To inform the process of capturing Rev. Moss’s memories, the Maltz Museum engaged the services of a content consultant, scholar Dr. Sharon Milligan of Case Western Reserve University, to formulate questions and pursue themes relevant to Rev. Moss’s life that will engage audiences of all ages, with a particular focus on his life-long work for civil rights in the United States.
Rev. Moss’s recorded answers were processed through StoryFile’s proprietary artificial intelligence program, and his interactive biography is preserved on their platform. Equipment including an HD monitor, speakers, microphone, local computer, and Ethernet connection are installed at the Maltz Museum for beta testing of the interactive biography by staff, volunteer docents, and visitors to refine its ability to respond appropriately to questions.
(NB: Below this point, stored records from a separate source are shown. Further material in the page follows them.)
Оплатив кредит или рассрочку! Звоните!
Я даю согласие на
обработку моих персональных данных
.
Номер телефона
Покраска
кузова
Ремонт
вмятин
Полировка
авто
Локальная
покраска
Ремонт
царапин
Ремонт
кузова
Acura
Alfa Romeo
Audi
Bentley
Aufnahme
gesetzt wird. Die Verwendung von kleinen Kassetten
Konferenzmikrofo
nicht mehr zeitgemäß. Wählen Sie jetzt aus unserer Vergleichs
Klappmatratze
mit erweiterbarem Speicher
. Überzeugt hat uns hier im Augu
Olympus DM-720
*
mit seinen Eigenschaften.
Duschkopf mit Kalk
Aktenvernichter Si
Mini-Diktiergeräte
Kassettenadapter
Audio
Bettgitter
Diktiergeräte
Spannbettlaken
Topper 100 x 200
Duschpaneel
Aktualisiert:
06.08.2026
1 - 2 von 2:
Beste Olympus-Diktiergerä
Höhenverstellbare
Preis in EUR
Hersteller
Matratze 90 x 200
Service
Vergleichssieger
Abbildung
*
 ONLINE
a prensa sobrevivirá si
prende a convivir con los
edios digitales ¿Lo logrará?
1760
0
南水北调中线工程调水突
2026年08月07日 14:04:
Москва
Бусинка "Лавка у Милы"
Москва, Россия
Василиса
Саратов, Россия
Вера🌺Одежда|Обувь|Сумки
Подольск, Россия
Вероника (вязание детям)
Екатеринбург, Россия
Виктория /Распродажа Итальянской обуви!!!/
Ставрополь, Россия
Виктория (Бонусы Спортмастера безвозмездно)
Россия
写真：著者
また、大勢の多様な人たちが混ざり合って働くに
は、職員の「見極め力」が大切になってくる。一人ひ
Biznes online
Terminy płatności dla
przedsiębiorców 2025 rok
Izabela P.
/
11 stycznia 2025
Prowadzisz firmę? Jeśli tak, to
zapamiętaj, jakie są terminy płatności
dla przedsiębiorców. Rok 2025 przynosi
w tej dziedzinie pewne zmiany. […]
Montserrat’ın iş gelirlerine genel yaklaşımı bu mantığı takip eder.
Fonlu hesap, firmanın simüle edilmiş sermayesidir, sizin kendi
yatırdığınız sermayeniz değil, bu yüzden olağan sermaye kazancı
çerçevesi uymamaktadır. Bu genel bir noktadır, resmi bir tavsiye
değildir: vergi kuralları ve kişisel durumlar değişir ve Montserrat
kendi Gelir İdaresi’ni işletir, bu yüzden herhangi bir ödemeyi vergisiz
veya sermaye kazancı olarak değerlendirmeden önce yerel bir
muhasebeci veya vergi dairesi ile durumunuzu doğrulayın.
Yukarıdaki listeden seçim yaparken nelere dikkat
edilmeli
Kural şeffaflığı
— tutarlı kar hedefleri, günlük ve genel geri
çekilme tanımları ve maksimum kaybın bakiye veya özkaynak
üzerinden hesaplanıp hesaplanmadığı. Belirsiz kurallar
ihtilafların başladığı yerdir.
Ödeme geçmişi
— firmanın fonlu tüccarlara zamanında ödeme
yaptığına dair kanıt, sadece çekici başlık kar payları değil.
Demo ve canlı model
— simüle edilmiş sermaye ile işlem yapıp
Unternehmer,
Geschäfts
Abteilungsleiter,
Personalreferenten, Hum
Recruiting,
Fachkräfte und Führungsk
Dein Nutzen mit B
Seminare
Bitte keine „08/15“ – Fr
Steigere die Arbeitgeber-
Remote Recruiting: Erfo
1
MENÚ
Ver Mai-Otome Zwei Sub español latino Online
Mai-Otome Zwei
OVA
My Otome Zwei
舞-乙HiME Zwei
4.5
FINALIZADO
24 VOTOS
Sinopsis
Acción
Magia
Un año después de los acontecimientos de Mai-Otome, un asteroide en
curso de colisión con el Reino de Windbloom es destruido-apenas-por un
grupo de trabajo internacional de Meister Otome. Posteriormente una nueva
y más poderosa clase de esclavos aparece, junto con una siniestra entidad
After beta testing, through the collaboration of the Museum’s staff and the StoryFile team, the interactive biography will be permanently installed at the Museum by early 2023. Visitors for generations to come will be able to see Rev. Moss in high definition, hear his voice, absorb his eyewitness accounts of history, and draw inspiration from his courage and commitment to nonviolent change.
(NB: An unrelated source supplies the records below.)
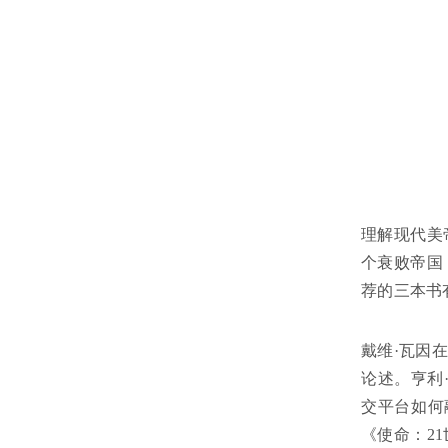
理解现代美
个衰败帝国
荐的三本书
戴维·瓦因
论述。亨利
交平台如何
《使命：2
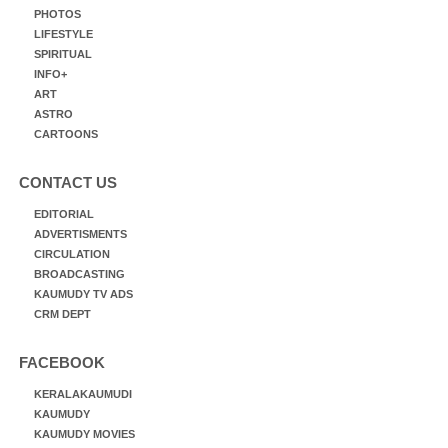
PHOTOS
LIFESTYLE
SPIRITUAL
INFO+
ART
ASTRO
CARTOONS
CONTACT US
EDITORIAL
ADVERTISMENTS
CIRCULATION
BROADCASTING
KAUMUDY TV ADS
CRM DEPT
FACEBOOK
KERALAKAUMUDI
KAUMUDY
KAUMUDY MOVIES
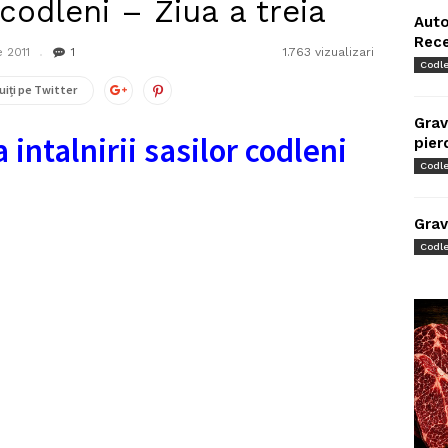
 codleni – Ziua a treia
Auto
Rec
 2011
1
1.763 vizualizari
Codl
uiți pe Twitter
Grav
a intalnirii sasilor codleni
pier
Codl
Grav
Codl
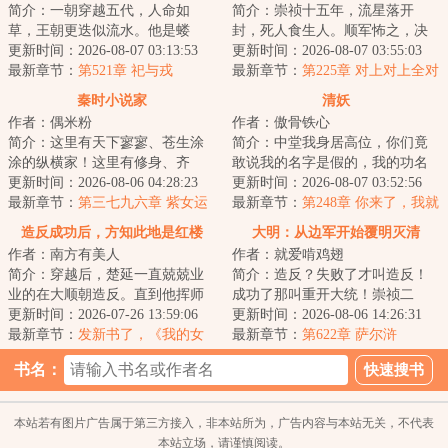
简介：一朝穿越五代，人命如
简介：崇祯十五年，流星落开
草，王朝更迭似流水。他是蝼
封，死人食生人。顺军怖之，决
蚁，则撼参天巨树，为棋子，则
更新时间：2026-08-07 03:13:53
马家口灌开封，而祸水横流。两
更新时间：2026-08-07 03:55:03
破天下局。布衣之志...
最新章节：
第521章 祀与戎
年后，岁的初二学...
最新章节：
第225章 对上对上全对
上
秦时小说家
清妖
作者：偶米粉
作者：傲骨铁心
简介：这里有天下寥寥、苍生涂
简介：中堂我身居高位，你们竟
涂的纵横家！这里有修身、齐
敢说我的名字是假的，我的功名
家、治国、平天下的儒家！这里
更新时间：2026-08-06 04:28:23
是假的，我为官这么多年的经历
更新时间：2026-08-07 03:52:56
有天下皆白、唯我...
最新章节：
第三七九六章 紫女运
是假的，我为大...
最新章节：
第248章 你来了，我就
道（求票票）
放心了
造反成功后，方知此地是红楼
大明：从边军开始覆明灭清
作者：南方有美人
作者：就爱啃鸡翅
简介：穿越后，楚延一直兢兢业
简介：造反？失败了才叫造反！
业的在大顺朝造反。直到他挥师
成功了那叫重开大统！崇祯二
北伐，二十万大军围困京城时，
更新时间：2026-07-26 13:59:06
年，天灾席卷大明上下，后金挥
更新时间：2026-08-06 14:26:31
才猛然发现，这...
最新章节：
发新书了，《我的女
师入关。内有银川...
最新章节：
第622章 萨尔浒
友是收容物》
书名：
本站若有图片广告属于第三方接入，非本站所为，广告内容与本站无关，不代表
本站立场，请谨慎阅读。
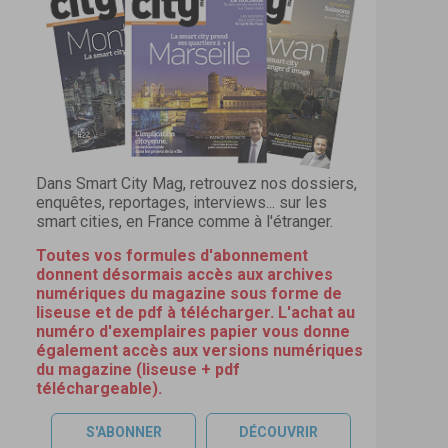
Dans Smart City Mag, retrouvez nos dossiers,
enquêtes, reportages, interviews... sur les
smart cities, en France comme à l'étranger.
Toutes vos formules d'abonnement
donnent désormais accès aux archives
numériques du magazine sous forme de
liseuse et de pdf à télécharger. L'achat au
numéro d'exemplaires papier vous donne
également accès aux versions numériques
du magazine (liseuse + pdf
téléchargeable).
S'ABONNER
DÉCOUVRIR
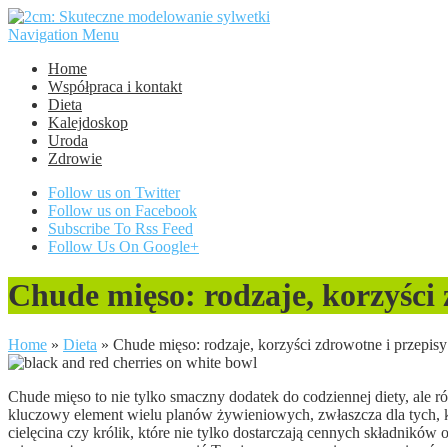
Navigation Menu
Home
Współpraca i kontakt
Dieta
Kalejdoskop
Uroda
Zdrowie
Follow us on Twitter
Follow us on Facebook
Subscribe To Rss Feed
Follow Us On Google+
Chude mięso: rodzaje, korzyści 
Home
»
Dieta
»
Chude mięso: rodzaje, korzyści zdrowotne i przepisy
Chude mięso to nie tylko smaczny dodatek do codziennej diety, ale 
kluczowy element wielu planów żywieniowych, zwłaszcza dla tych, k
cielęcina czy królik, które nie tylko dostarczają cennych składnikó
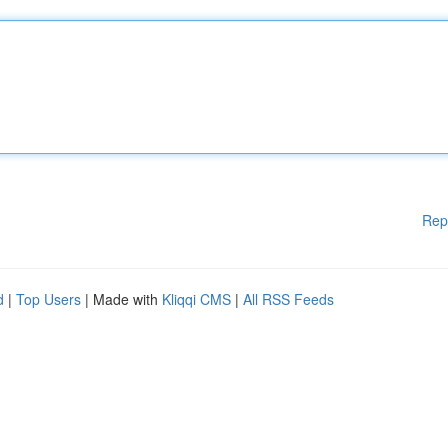
Rep
d
|
Top Users
| Made with
Kliqqi CMS
|
All RSS Feeds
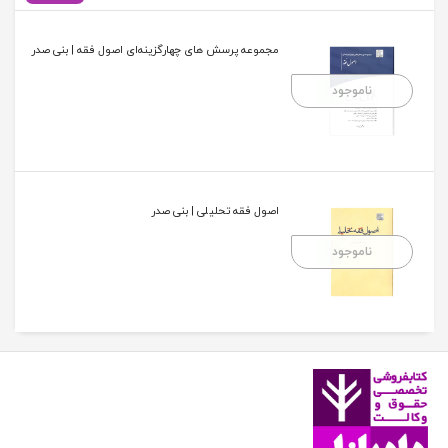
مجموعه پرسش های چهارگزینه‌ای اصول فقه | بنی صدر
ناموجود
اصول فقه تحلیلی | بنی صدر
ناموجود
About Rev. Dr. Otis Moss Jr.
“Otis Moss is a bridge to a glorious part of American history in ways that nobody else is. He’s that transition from the 1950s and the civil rights era to the hip-hop generation that his son now embodies. Nobody can tell those stories firsthand like he can.” —The Rev. Marvin McMickle, former pastor of Cleveland’s Antioch Baptist Church (Now at Colgate Rochester Crozer Divinity School)
Born in rural Georgia and orphaned at 16, Moss attended Morehouse College in Atlanta, where he earned his bachelor’s degree and a Master of Divinity degree. He absorbed the nonviolent civil rights message at Morehouse, learned from college President Benjamin Mays, and befriended the Rev. Dr. Martin Luther King Jr. Moss helped lead sit-ins at lunch counters and public buildings, pushing for desegregation.
In 1954, he became a pastor. Moss served at several Baptist churches in Lagrange, Georgia, and Atlanta until 1961, when he became pastor of Mount Zion Baptist Church in the Cincinnati area. He marched with Dr. King in Selma and Washington, and in 1971 took a break from Mount Zion to co-pastor Atlanta’s Ebenezer Baptist Church with the Rev. Martin Luther King Sr. In 1974, Moss moved to Olivet Institutional Baptist Church, then Ohio’s largest black church, with a membership roster of community leaders.
Well connected to preachers and politicians, Moss continues to be a sought-after speaker and influential figure in social justice movements: he was an advisor to President Jimmy Carter, befriended such figures as Bill Clinton, Barack Obama, and Jesse Jackson, and inspired Oprah Winfrey to speak at—and donate to—Cuyahoga Community College. Moss has repeatedly been named one of America’s most influential black preachers by Ebony Magazine. Now in his nineties, he continues to preach and lecture around the U.S. and the world.
Rev. Moss is a Maltz Museum Board Trustee Emeritus and a long-time supporter of its mission to teach diversity and inclusion.